One. That I don’t get arrested and thrown into jail in Jordan for drug trafficking.
&
Two. That I don’t get arrested and thrown into jail in Lebanon for making a false declaration as I negotiate an M16 toting customs officer.
Honestly mum, it was not my fault – they MADE me do it. I am about to break those rules that are written in heavy lettering in that little book you get when you pick up your new passport. You know the one, it has a final line written in red that says ‘Australian officials will not assist you if you knowingly break these rules”. OMG!!!!

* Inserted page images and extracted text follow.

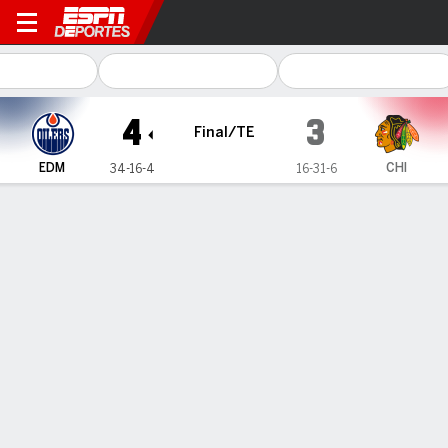
Edmonton Oilers en Chicag
4
3
Final/TE
EDM
CHI
34-16-4
16-31-6
Resumen
Ficha
Estadísticas de Equipo
Estrellas del juego
Z. Hyman
LW
- EDM
1
Goals
0
Assists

“But officer, everyone does it.”
Regarding Jordan: One of the friars who I will stay with in Jordan has a medical condition that requires medication that can not be purchased locally. When I was asked to bring across a few medical supplies I expected to carry a box of panadeine forte, and not a chemical lab. The look of horror when I went to the chemist to pick up the prescription must have shown “don’t worry” I was told “everyone does it”.

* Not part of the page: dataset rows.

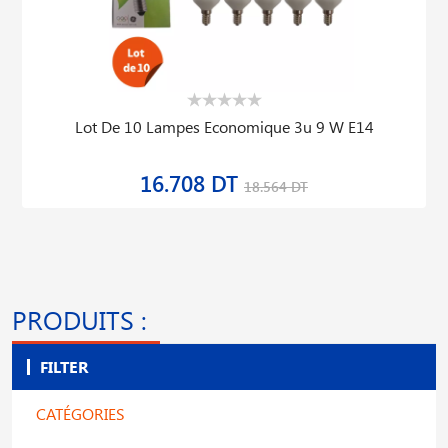
Lot De 10 Lampes Economique U3 20w b22
34.808 DT
38.675 DT
PRODUITS :
FILTER
CATÉGORIES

As for Lebanon: Now, if the Lebanese catch any hint of the fact that I have been in Israel then I will find myself acting as an involuntary human shield for a group of appreciative Hezbollah soldiers against the next Israeli onslaught. So, this is what I must to do.
- Destroy any paper with Hebrew lettering or any paper at all that identifies itself as having come from Israel. A big cheerio to that Lebanese friar who asked me to take across some mail – that he wrote on JERUSALEM letterhead.

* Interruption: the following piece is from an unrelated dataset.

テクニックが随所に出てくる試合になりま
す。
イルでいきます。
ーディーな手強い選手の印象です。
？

- Mid flight I must sneak into the WC (dunny), place my ‘soiled’ passport with an Israeli stamp on it somewhere they can’t find it and replace it with my new ‘clean’ Australian passport. Then I must pray that they don’t notice that there is no Australian exit stamp on my ‘clean’ pass port, or do a cavity search
- Forget entirely the past 7 months of my life. I have been practising over and over again “Israel? I have never heard of the existence of such a country.”
Because of these dangers I have been strongly advised not to take my lap top or to ask them if they want to check out my blog.
The look of horror when I was told that this is what I must do must have shown “don’t worry” I was told “everyone does it”.
So ……… this will be my last blog and regular access to email for either a long time (3-6 weeks) or a very long time (3-6 years). Please pray that it is the former.
Happy Everything that I will miss out on.
- a most anxious and already repentant - Paul Ghanem
PS. Sorry still not able to get my pics posted, it is a problem with the host.